コヴィー博士は下記のように書いています。

 

「間違いを犯すのは問題だが、間違いを認めないのはそれ以上の問題である」

出典:『7つの習慣』スティーブン・R・コヴィー

 

ほとんどの場合、過ちの原因は、判断ミスや勘違いなどによるものです。一方で、「過ちを認めない」という行為は、変なプライド等の人間性が引き起こすものです。
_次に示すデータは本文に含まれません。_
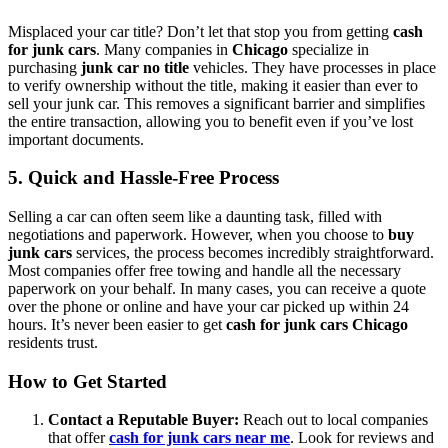
Misplaced your car title? Don’t let that stop you from getting
cash
for junk cars
. Many companies in
Chicago
specialize in
purchasing
junk car no title
vehicles. They have processes in place
to verify ownership without the title, making it easier than ever to
sell your junk car. This removes a significant barrier and simplifies
the entire transaction, allowing you to benefit even if you’ve lost
important documents.
5. Quick and Hassle-Free Process
Selling a car can often seem like a daunting task, filled with
negotiations and paperwork. However, when you choose to
buy
junk cars
services, the process becomes incredibly straightforward.
Most companies offer free towing and handle all the necessary
paperwork on your behalf. In many cases, you can receive a quote
over the phone or online and have your car picked up within 24
hours. It’s never been easier to get
cash for junk cars Chicago
residents trust.
How to Get Started
Contact a Reputable Buyer:
Reach out to local companies
that offer
cash for junk cars near me
. Look for reviews and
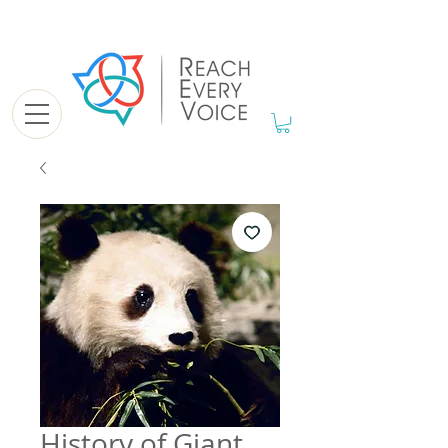
History of Giant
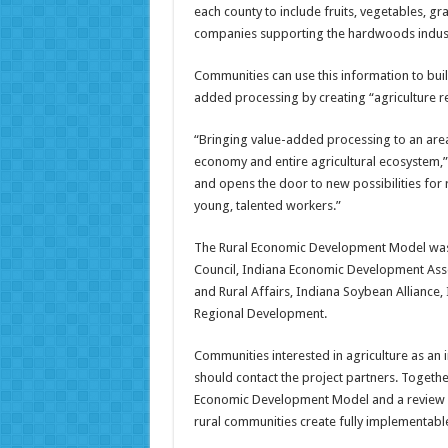
each county to include fruits, vegetables, gr
companies supporting the hardwoods industr
Communities can use this information to bu
added processing by creating “agriculture r
“Bringing value-added processing to an area 
economy and entire agricultural ecosystem,”
and opens the door to new possibilities for 
young, talented workers.”
The Rural Economic Development Model was 
Council, Indiana Economic Development Asso
and Rural Affairs, Indiana Soybean Alliance,
Regional Development.
Communities interested in agriculture as a
should contact the project partners. Together
Economic Development Model and a review of
rural communities create fully implementable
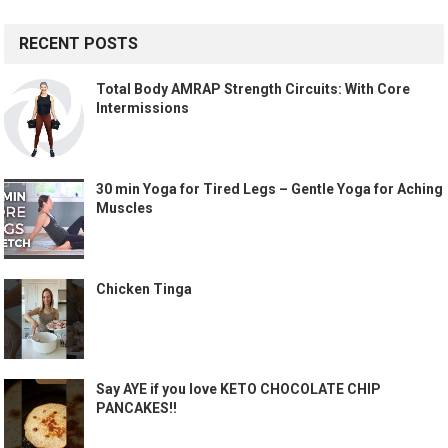
RECENT POSTS
Total Body AMRAP Strength Circuits: With Core
Intermissions
30 min Yoga for Tired Legs – Gentle Yoga for Aching
Muscles
Chicken Tinga
Say AYE if you love KETO CHOCOLATE CHIP
PANCAKES!!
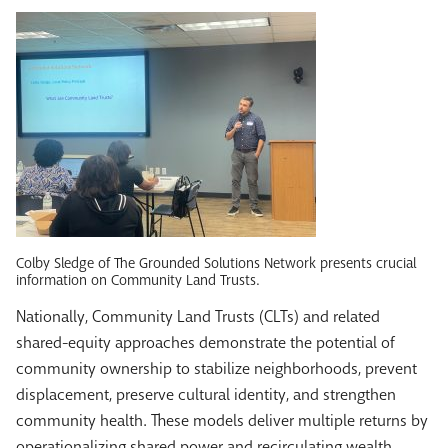
Colby Sledge of The Grounded Solutions Network presents crucial
information on Community Land Trusts.
Nationally, Community Land Trusts (CLTs) and related
shared-equity approaches demonstrate the potential of
community ownership to stabilize neighborhoods, prevent
displacement, preserve cultural identity, and strengthen
community health. These models deliver multiple returns by
operationalizing shared power and recirculating wealth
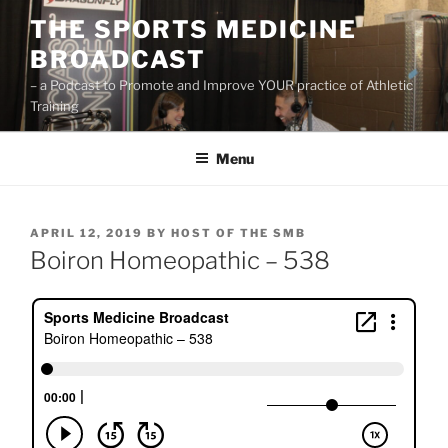
Skip
THE SPORTS MEDICINE
to
BROADCAST
content
– a Podcast to Promote and Improve YOUR practice of Athletic
Training
Menu
POSTED
APRIL 12, 2019
BY
HOST OF THE SMB
ON
Boiron Homeopathic – 538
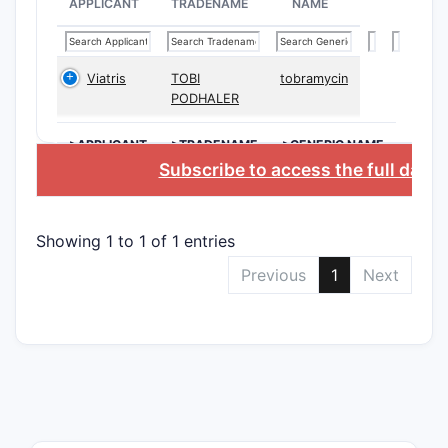
APPLICANT
TRADENAME
NAME
Viatris
TOBI
tobramycin
CLAIM T
PODHALER
Indepe
>APPLICANT
>TRADENAME
>GENERIC NAME
claims
Subscribe to access the full data
Showing 1 to 1 of 1 entries
Previous
1
Next
Depend
claims
The claims
variable s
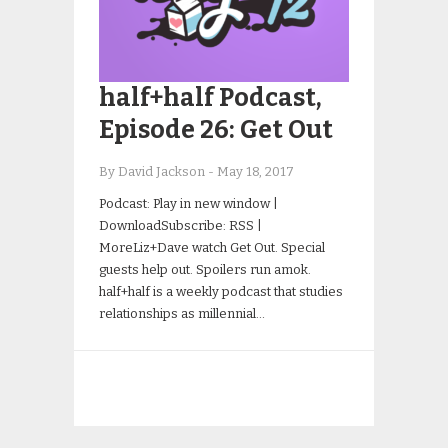
half+half Podcast,
Episode 26: Get Out
By David Jackson
-
May 18, 2017
Podcast: Play in new window |
DownloadSubscribe: RSS |
MoreLiz+Dave watch Get Out. Special
guests help out. Spoilers run amok.
half+half is a weekly podcast that studies
relationships as millennial…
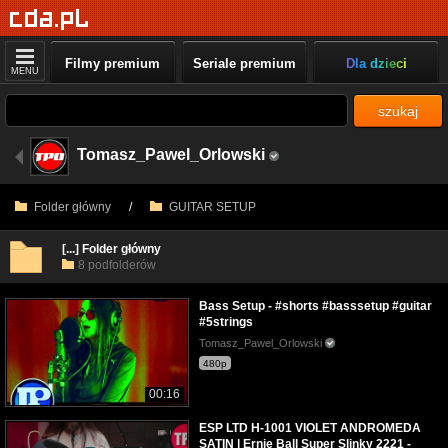
Filmy premium
Seriale premium
Dla dzieci
MENU
szukaj
Tomasz_Pawel_Orlowski
Folder główny
/
GUITAR SETUP
[...] Folder główny
8 podfolderów
Bass Setup - #shorts #basssetup #guitar
#5strings
Tomasz_Pawel_Orlowski
480p
00:16
ESP LTD H-1001 VIOLET ANDROMEDA
SATIN | Ernie Ball Super Slinky 2221 -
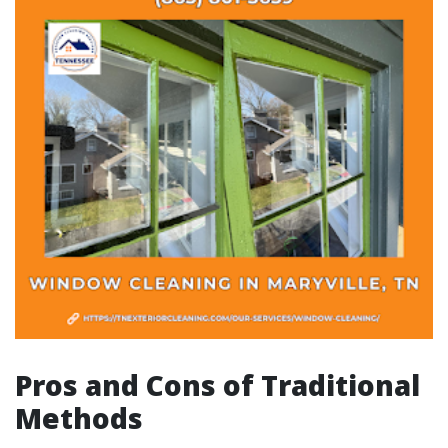
Pros and Cons of Traditional
Methods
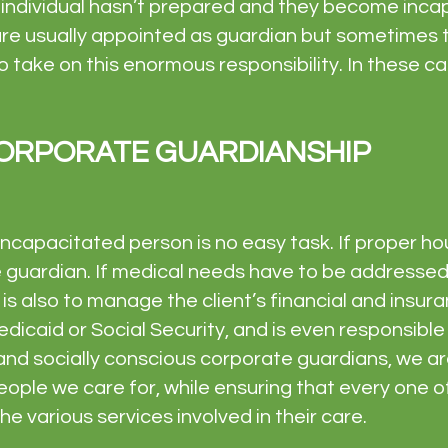
n individual hasn’t prepared and they become inc
are usually appointed as guardian but sometimes t
d to take on this enormous responsibility. In these
ORPORATE GUARDIANSHIP
ncapacitated person is no easy task. If proper ho
he guardian. If medical needs have to be addressed, 
is also to manage the client’s financial and insur
dicaid or Social Security, and is even responsible
and socially conscious corporate guardians, we 
ople we care for, while ensuring that every one of
e various services involved in their care.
人は事実誤認などのミスは許せても、人間性からくる誤魔化しは簡単に許せないものです。過ちを犯してしまったときは、誠心誠意、心から謝罪をしましょう。心からの謝罪は、逆に信頼の預け入れにもつながります。

 

おわりに

『7つの習慣』では、周囲の人との信頼状態を銀行口座に例えて「信頼口座」(信頼残高)と表現します。

周囲と信頼関係を築き、良好な人間関係を築くためには、相手との信頼口座に「信頼」を預け入れて残高を増やすことが大切です。

 

信頼口座は「残高がわからない」「マイナスになり得る」「一瞬で大きく引き出される」という特徴を持っています。だからこそ、普段からの地道な預け入れが大切なのです。信頼口座への預け入れは、「相手を理解する」「約束を守る」「誠実さを示す」などの行為が該当します。

 

ぜひ記事で紹介した信頼口座を増やす6つのポイントを参考に、周囲と良好な人間関係を築いてください。